If you look at the news, you know that Artificial Intelligence is everywhere. There are articles about everything from the danger of AI deepfakes… to concern about whether AI will make jobs obsolete… to optimism about how scientists are using AI to classify heart disease… to excitement over how AI can help you reach your personal fitness goals. AI is creeping into all aspects of our lives. There’s a lot to be excited about, but also a lot of legitimate concern, so it’s no surprise that public perceptions of AI are mixed.

Concerns over AI seem to fall into two main categories: the impacts on our economy and the impacts on our society.  
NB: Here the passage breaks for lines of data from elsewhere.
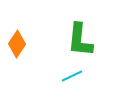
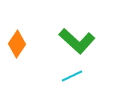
green L-shape: moved 3 px left, 1 px down; rotated 54 degrees counterclockwise
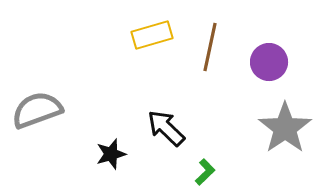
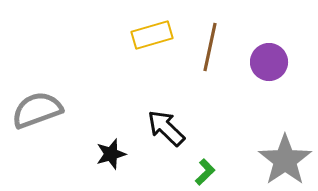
gray star: moved 32 px down
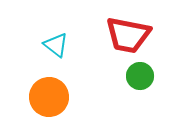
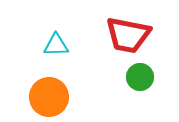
cyan triangle: rotated 40 degrees counterclockwise
green circle: moved 1 px down
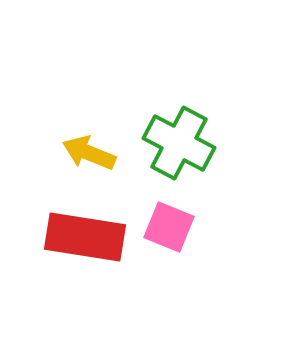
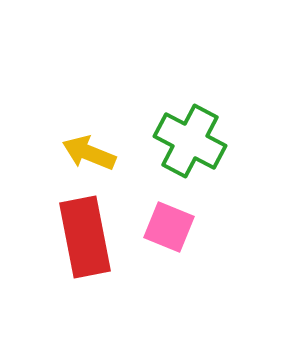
green cross: moved 11 px right, 2 px up
red rectangle: rotated 70 degrees clockwise
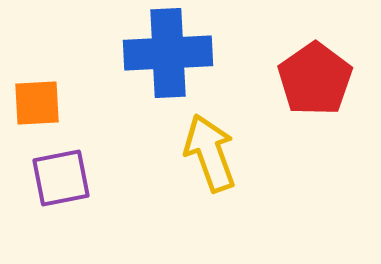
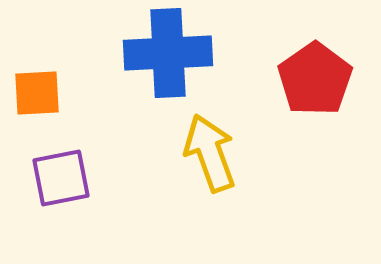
orange square: moved 10 px up
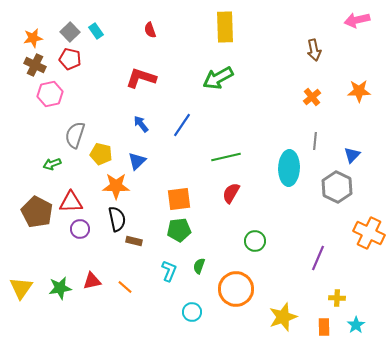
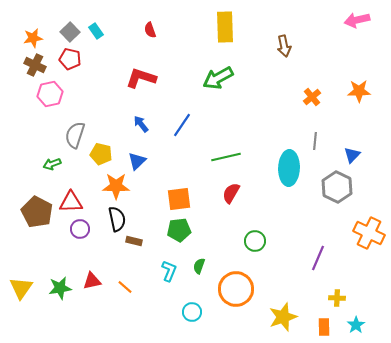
brown arrow at (314, 50): moved 30 px left, 4 px up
Recent polling shows that Americans are optimistic about the potential for AI to benefit businesses. 66% of Americans believe that Big Companies will be the biggest beneficiaries of this new technology. Afterall, AI can empower greater productivity rates and boost bottom lines. Significant pluralities are optimistic that AI will have a positive impact on the way we learn, work, and access information, most notably, a majority of the general public is favorable towards the use of AI to increase the accuracy of medical diagnoses.  

But Americans are also concerned about AI’s potential disruptive effects on the job market for the middle class. Greater productivity allows companies to do more with fewer resources – which could make some jobs obsolete. 

Americans are also concerned with the potential for AI to cause significant disruptions to the security of online information and systems.  In fact – in recent IPSOS polling – this is the only category (information security) in which Americans believe that AI will have a net negative impact.  

When it comes to the impact on society, there’s the potential for groups to become marginalized. There have already been numerous studies about how facial recognition software (a form of AI) doesn’t accurately “see” people of color.  

And as we look at AI’s potential impact on societal interactions, we see concerns grow. There is a general lack of comfort with allowing AI to model people in ways that impact real life (e.g. who is approved for a mortgage loan and who is not.)

There’s also a generational gap when we look at perceptions of AI. Americans are MUCH more likely to say that AI will benefit younger generations. As AI becomes more prevalent in our daily lives, Americans are concerned that older adults may get left behind.  

What can we do with this information?

Given simultaneous excitement for and fear of AI, it’s important to remember that many opinions on AI are still actively forming. Roughly a quarter of adults are unsure of the impact AI will have on areas like public transit, climate change, school curriculum, allocation of government funds or modeling for things like loan eligibility. This presents an opportunity for interested parties to shape AI’s narrative about its uses and impacts – both positively and negatively.  

More than three-quarters of Americans are ready for bipartisan common sense policy guidelines to help regulate how AI is used. Two thirds want regulation that helps people whose jobs are threatened by AI. Sixty-three percent want to establish a liability regime for consumer fraud using AI. And about six-in-ten support protections for people who may face discrimination from AI models.  

That said, there is little clarity about who should enact these regulations. About a quarter want an entirely new AI department to be created within the federal government, while only about 12% believe this is within the jurisdiction of Congress. Moreover, a plurality of voters don’t think that AI can be regulated at all. 

What is clear is that American sentiment on AI is still forming. Most have heard of AI, but many don’t know exactly what to think, or how they might be advantaged or disadvantaged as adoption of the new technology spreads. Smart policy solutions can help mitigate negative effects.